In the third entry in the series, Isaac will also be fending off gun-wielding Unitologists, the followers of the fictional religion that considers transforming humanity into Necromorphs to be a good thing – and he doesn’t have to do it alone. If you choose to take part in the game’s new drop-in/drop-out co-op, he’s accompanied on his latest journey by a chap named John Carver (who, thankfully, won’t be present as an AI buddy if you’re playing solo).

The E3 demo kicks off with Isaac and Carver fighting their way through a drill room in an excavation site on Tau Volentis, the icy planet that forms the primary setting of the game The drill is going berserk in the centre of the room, while Necromorphs pour in from the sides.

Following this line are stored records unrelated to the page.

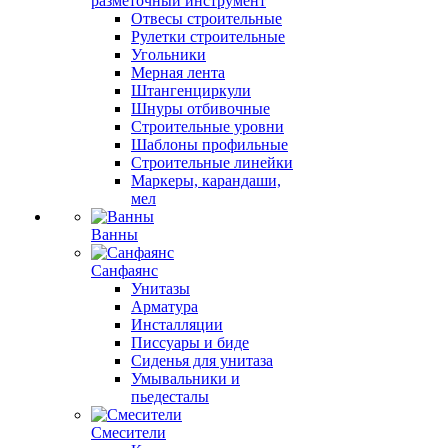
разметочный инструмент
Отвесы строительные
Рулетки строительные
Угольники
Мерная лента
Штангенциркули
Шнуры отбивочные
Строительные уровни
Шаблоны профильные
Строительные линейки
Маркеры, карандаши,
мел
Ванны
Санфаянс
Унитазы
Арматура
Инсталляции
Писсуары и биде
Сиденья для унитаза
Умывальники и
пьедесталы
Смесители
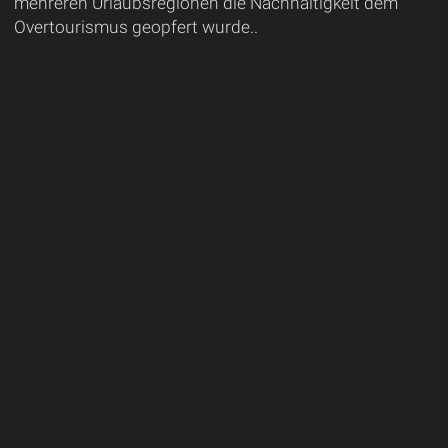
mehreren Urlaubsregionen die Nachhaltigkeit dem
Overtourismus geopfert wurde..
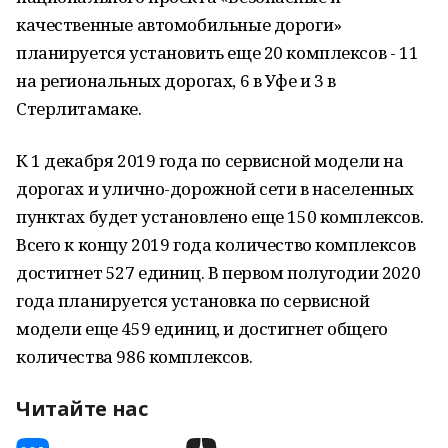
качественные автомобильные дороги»
планируется установить еще 20 комплексов - 11
на региональных дорогах, 6 в Уфе и 3 в
Стерлитамаке.
К 1 декабря 2019 года по сервисной модели на
дорогах и улично-дорожной сети в населенных
пунктах будет установлено еще 150 комплексов.
Всего к концу 2019 года количество комплексов
достигнет 527 единиц. В первом полугодии 2020
года планируется установка по сервисной
модели еще 459 единиц, и достигнет общего
количества 986 комплексов.
Читайте нас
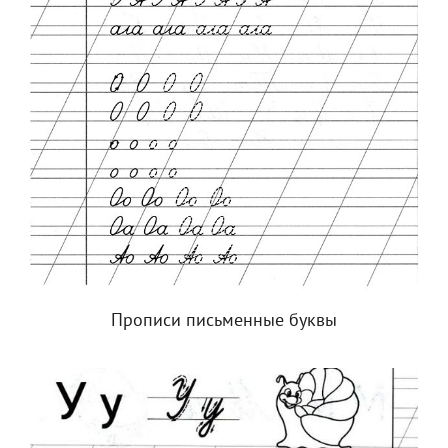
Прописи письменные буквы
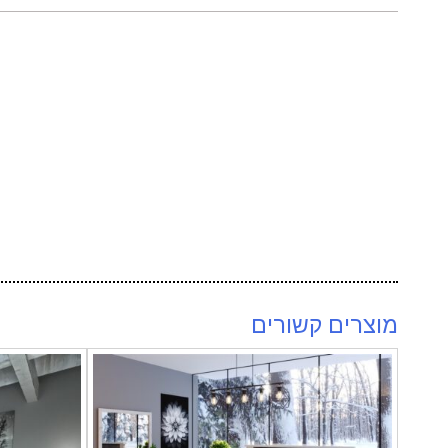
מוצרים קשורים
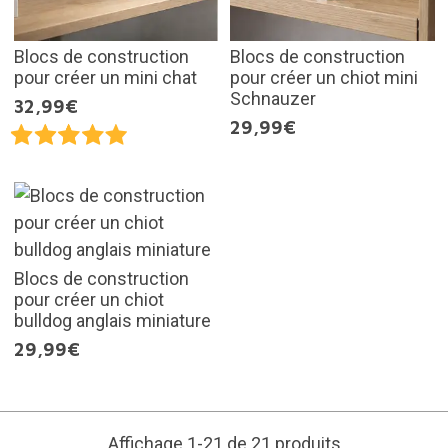
Blocs de construction
Blocs de construction
pour créer un mini chat
pour créer un chiot mini
Schnauzer
32,99€
29,99€
Blocs de construction
pour créer un chiot
bulldog anglais miniature
29,99€
Affichage 1-21 de 21 produits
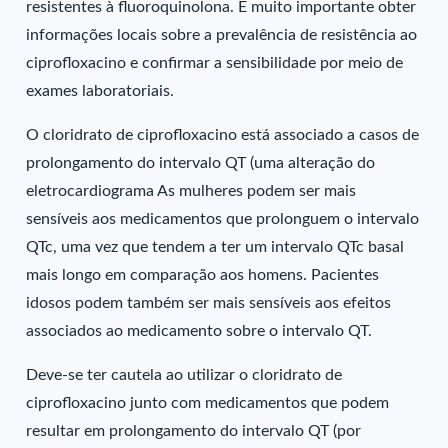
resistentes à fluoroquinolona. É muito importante obter
informações locais sobre a prevalência de resistência ao
ciprofloxacino e confirmar a sensibilidade por meio de
exames laboratoriais.
O cloridrato de ciprofloxacino está associado a casos de
prolongamento do intervalo QT (uma alteração do
eletrocardiograma As mulheres podem ser mais
sensíveis aos medicamentos que prolonguem o intervalo
QTc, uma vez que tendem a ter um intervalo QTc basal
mais longo em comparação aos homens. Pacientes
idosos podem também ser mais sensíveis aos efeitos
associados ao medicamento sobre o intervalo QT.
Deve-se ter cautela ao utilizar o cloridrato de
ciprofloxacino junto com medicamentos que podem
resultar em prolongamento do intervalo QT (por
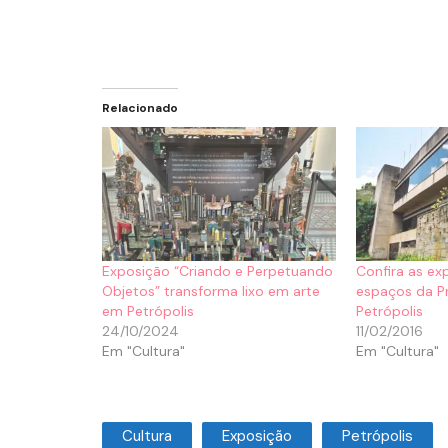
Relacionado
Exposição “Criando e Perpetuando
Confira as e
Objetos” transforma lixo em arte
espaços da Pr
em Petrópolis
Petrópolis
24/10/2024
11/02/2016
Em "Cultura"
Em "Cultura"
Cultura
Exposição
Petrópolis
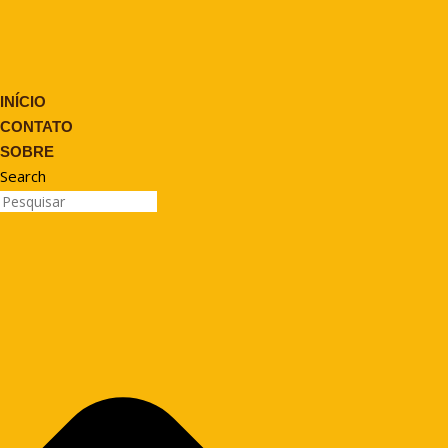
INÍCIO
CONTATO
SOBRE
Search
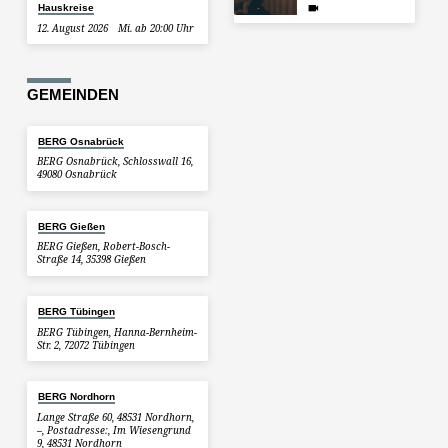
Hauskreise
12. August 2026
Mi. ab 20:00 Uhr
GEMEINDEN
BERG Osnabrück
BERG Osnabrück, Schlosswall 16,
49080 Osnabrück
BERG Gießen
BERG Gießen, Robert-Bosch-
Straße 14, 35398 Gießen
BERG Tübingen
BERG Tübingen, Hanna-Bernheim-
Str. 2, 72072 Tübingen
BERG Nordhorn
Lange Straße 60, 48531 Nordhorn,
–, Postadresse:, Im Wiesengrund
9, 48531 Nordhorn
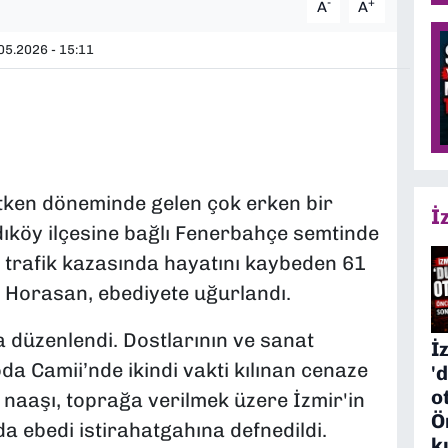
-
+
A
A
05.2026 - 15:11
etken döneminde gelen çok erken bir
İ
adıköy ilçesine bağlı Fenerbahçe semtinde
i trafik kazasında hayatını kaybeden 61
 Horasan, ebediyete uğurlandı.
da düzenlendi. Dostlarının ve sanat
İ
da Camii’nde ikindi vakti kılınan cenaze
'
o
naaşı, toprağa verilmek üzere İzmir'in
Ö
da ebedi istirahatgahına defnedildi.
k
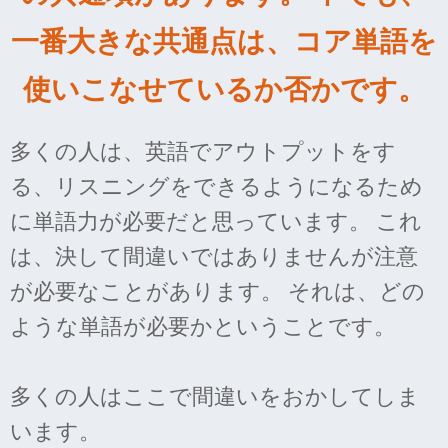
一番大きな共通点は、コア単語を
使いこなせているか否かです。
多くの人は、英語でアウトプットをす
る、リスニングをできるようになるため
に単語力が必要だと思っています。 これ
は、決して間違いではありませんが注意
が必要なことがあります。 それは、どの
ような単語が必要かということです。
多くの人はここで間違いをおかしてしま
います。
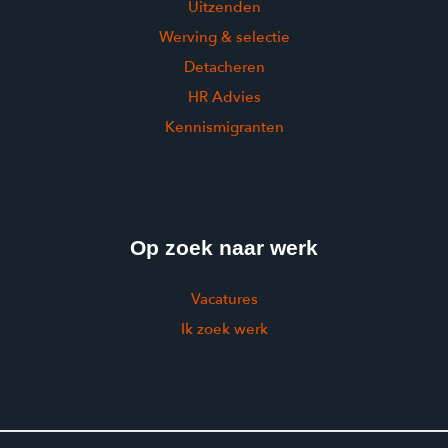
Uitzenden
Werving & selectie
Detacheren
HR Advies
Kennismigranten
Op zoek naar werk
Vacatures
Ik zoek werk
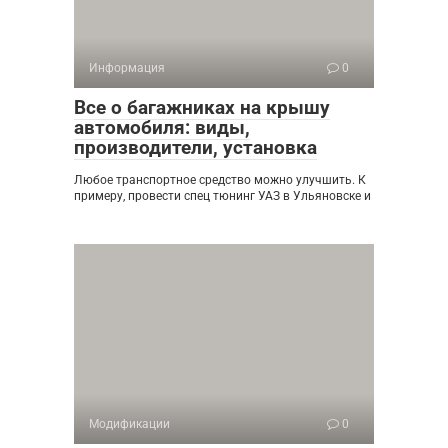
Информация
0
Все о багажниках на крышу
автомобиля: виды,
производители, установка
Любое транспортное средство можно улучшить. К
примеру, провести спец тюнинг УАЗ в Ульяновске и
Модификации
0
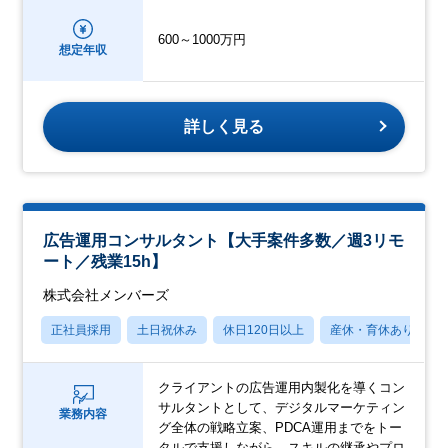
600～1000万円
想定年収
詳しく見る
広告運用コンサルタント【大手案件多数／週3リモ
ート／残業15h】
株式会社メンバーズ
正社員採用
土日祝休み
休日120日以上
産休・育休あり
クライアントの広告運用内製化を導くコン
サルタントとして、デジタルマーケティン
業務内容
グ全体の戦略立案、PDCA運用までをトー
タルで支援しながら、スキルの継承やプロ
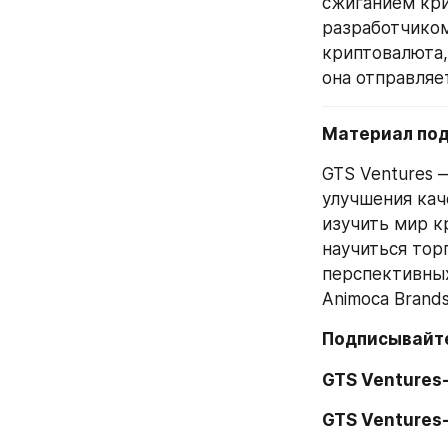
сжиганием кри
разработчиком
криптовалюта,
она отправляе
Материал под
GTS Ventures 
улучшения кач
изучить мир к
научиться торг
перспективных
Animoca Brands
Подписывайте
GTS Ventures
GTS Ventures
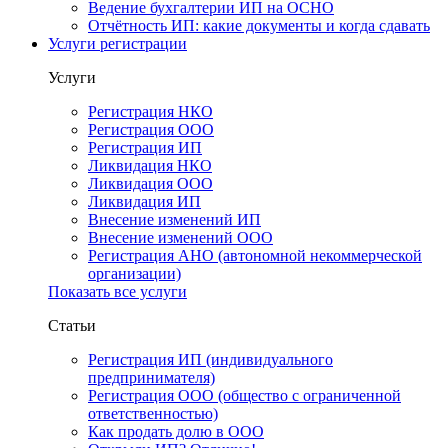
Ведение бухгалтерии ИП на ОСНО
Отчётность ИП: какие документы и когда сдавать
Услуги регистрации
Услуги
Регистрация НКО
Регистрация ООО
Регистрация ИП
Ликвидация НКО
Ликвидация ООО
Ликвидация ИП
Внесение изменений ИП
Внесение изменений ООО
Регистрация АНО (автономной некоммерческой
организации)
Показать все услуги
Статьи
Регистрация ИП (индивидуального
предпринимателя)
Регистрация ООО (общество с ограниченной
ответственностью)
Как продать долю в ООО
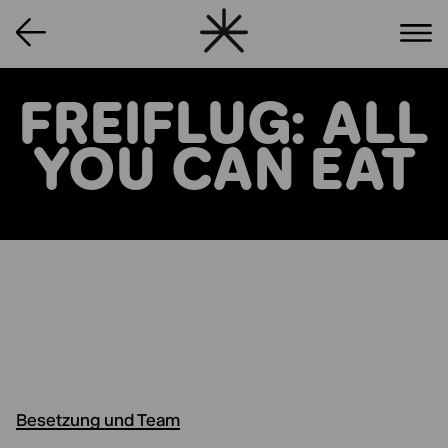
FREIFLUG: ALL
YOU CAN EAT
Besetzung und Team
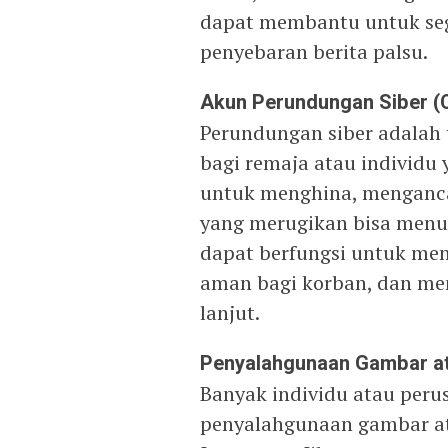
dapat membantu untuk seg
penyebaran berita palsu.
Akun Perundungan Siber (C
Perundungan siber adalah
bagi remaja atau individu
untuk menghina, menganca
yang merugikan bisa menu
dapat berfungsi untuk me
aman bagi korban, dan me
lanjut.
Penyalahgunaan Gambar at
Banyak individu atau per
penyalahgunaan gambar at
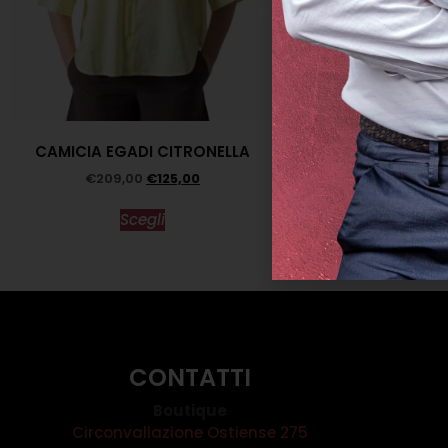
CAMICIA EGADI CITRONELLA
MAGLIA JEPPE
€
209,00
€
125,00
€
119,0
Scegli
Scegl
CONTATTI
Boutique
Circonvallazione Ostiense 275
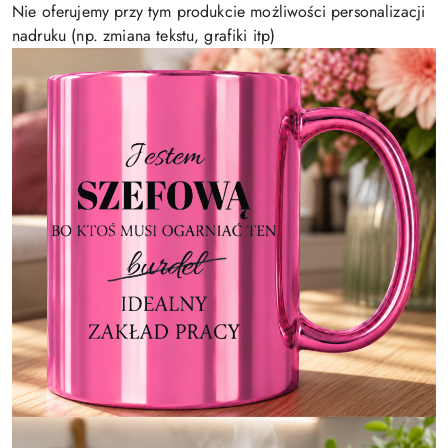
Nie oferujemy przy tym produkcie możliwości personalizacji
nadruku (np. zmiana tekstu, grafiki itp)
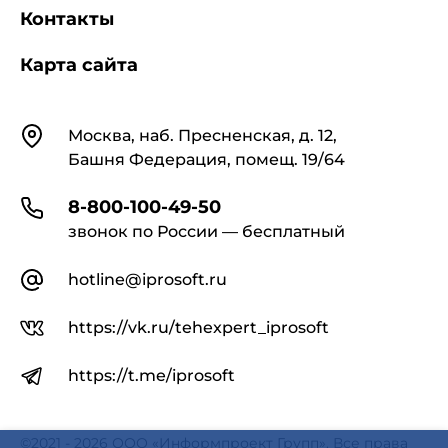
Технические условия
Контакты
Карта сайта
Контакты
Москва, наб. Пресненская, д. 12,
Башня Федерация, помещ. 19/64
8-800-100-49-50
звонок по России — бесплатный
hotline@iprosoft.ru
https://vk.ru/tehexpert_iprosoft
https://t.me/iprosoft
©2021 - 2026 ООО «Информпроект Групп». Все права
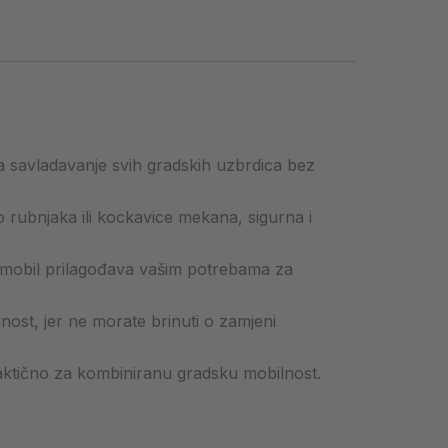
savladavanje svih gradskih uzbrdica bez
o rubnjaka ili kockavice mekana, sigurna i
omobil prilagođava vašim potrebama za
nost, jer ne morate brinuti o zamjeni
aktično za kombiniranu gradsku mobilnost.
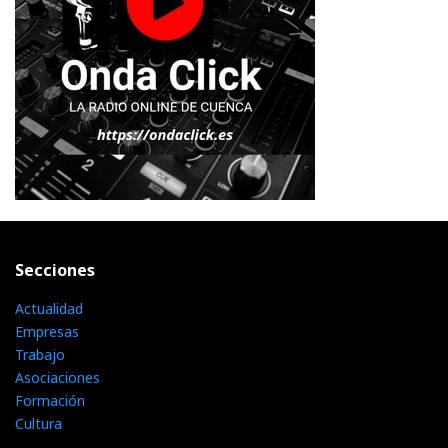
Secciones
Actualidad
Empresas
Trabajo
Asociaciones
Formación
Cultura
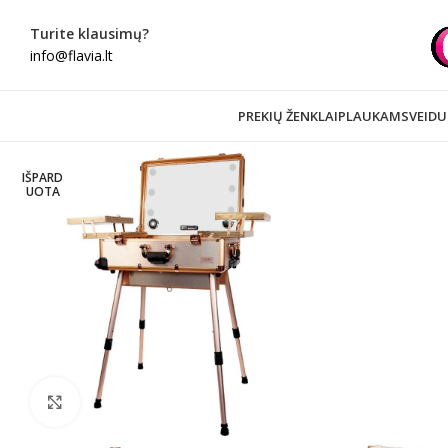
Turite klausimų?
info@flavia.lt
PREKIŲ ŽENKLAI
PLAUKAMS
VEIDU
IŠPARD
UOTA
Spustelėkite norėdami padidinti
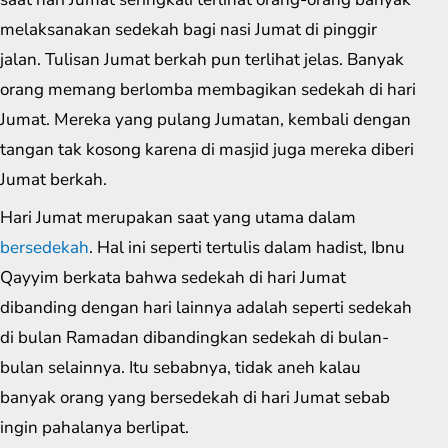
melaksanakan sedekah bagi nasi Jumat di pinggir
jalan. Tulisan Jumat berkah pun terlihat jelas. Banyak
orang memang berlomba membagikan sedekah di hari
Jumat. Mereka yang pulang Jumatan, kembali dengan
tangan tak kosong karena di masjid juga mereka diberi
Jumat berkah.
Hari Jumat merupakan saat yang utama dalam
bersedekah
. Hal ini seperti tertulis dalam hadist, Ibnu
Qayyim berkata bahwa sedekah di hari Jumat
dibanding dengan hari lainnya adalah seperti sedekah
di bulan Ramadan dibandingkan sedekah di bulan-
bulan selainnya. Itu sebabnya, tidak aneh kalau
banyak orang yang bersedekah di hari Jumat sebab
ingin pahalanya berlipat.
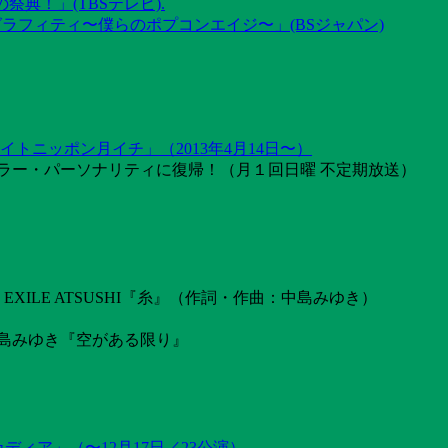
祭典！」(TBSテレビ).
グラフィティ〜僕らのポプコンエイジ〜」(BSジャパン)
トニッポン月イチ」（2013年4月14日〜）
ラー・パーソナリティに復帰！（月１回日曜 不定期放送）
ILE ATSUSHI『糸』（作詞・作曲：中島みゆき）
島みゆき『空がある限り』
カディア」（〜12月17日／23公演）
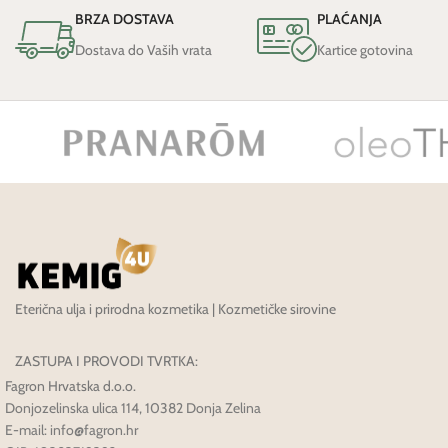
BRZA DOSTAVA
PLAĆANJA
Dostava do Vaših vrata
Kartice gotovina
Eterična ulja i prirodna kozmetika | Kozmetičke sirovine
ZASTUPA I PROVODI TVRTKA:
Fagron Hrvatska d.o.o.
Donjozelinska ulica 114, 10382 Donja Zelina
E-mail: info@fagron.hr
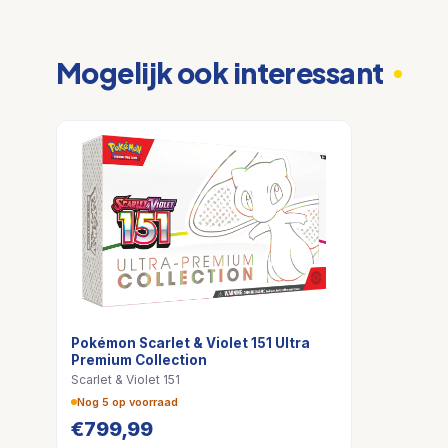
Mogelijk ook interessant
Pokémon Scarlet & Violet 151 Ultra
Premium Collection
Scarlet & Violet 151
Nog 5 op voorraad
€
799,99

This, as you might expect, requires a bit of co-op finesse, with one player using Stasis on the drill in order to make its glowing weak-spots hittable, while the other fends off the encroaching Necromorph hordes. It’s a little bit more frantic than the majority of the previous games, barring perhaps the last few chapters of Dead Space 2, but then you’re always more likely to see big blasty action in previews as opposed to slow and tense gameplay. It’s just a shame that there wasn’t really any slow, tense gameplay on offer.

Once the drill has been destroyed and the Necromorph flow has been abated, Isaac and Carver head outside into Tau Volantis’ frozen wasteland – where that second change comes into play, as gun-toting Unitologists open fire.

Once again, things turn into a fraught run-and-gun section before the battle is rudely interrupted by a gargantuan worm-like Necromorph, which promptly swallows them all, presenting a rather abrupt ending to Dead Space 3 that doesn’t answer any questions at all. May incense the fanbase, but probably not as much as Mass Effect 3‘s ending. 4/10.

Except that this isn’t a review, and that’s not the end. The action resumes with Isaac ripping his way out of whatever internal organ he’s gotten himself lodged into and squelching his way through the pulsating innards, before a huge dangling organ covered in glowing weak-spots drops down in front of him… and the game fades out.

So that’s what happens, but how well does it actually work? Is the game actually likely to be good? Well, taking into account that we’re almost certainly being shown action-packed sequences in order to appeal to shooter-focused gamers, and that we’re being shown a Unitologist battle and co-op primarily to stress that these things are in the game… I’m cautiously optimistic.

No, really, hear me out. Dead Space‘s core gameplay is generally enjoyable enough that co-op may actually work (although, yes, it will likely make the game a lot less scary) and while we haven’t seen nearly enough of the Unitologists to decide whether bullet-based ranged combat will actually work with this combat system, their inclusion results in some fun twists. Necromorphs, for instance, can infect Unitologist bodies; if you murder a group of the cultists and then come under attack by Necromorphs, you’re going to have to be very careful or you’ll find the space zombies resurrecting your recently-slain foes to add to their own numbers.

I also consider the news that Carver doesn’t show up as an AI buddy in single-player to be fairly promising, as Dead Space has always been at its best when Isaac is alone, outnumbered, outmatched, and entirely in the dark. This does raise a few questions of its own, though: if Isaac is capable of making it through the game entirely alone, then what does Carver really add other than an extra gun?

So, will it have a sense of foreboding? Will there be some scares? Will there be more to Dead Space 3 than fast-paced shooting? Will the combat against human enemies work? Will the inclusion of co-op add to things, or detract massively? This little taste of the game, much like the stories of the first two games in the series, raises far more questions than it answers. Let’s hope that, when Dead Space 3 launches in February, the answers it provides – in terms of both gameplay and story – are satisfactory.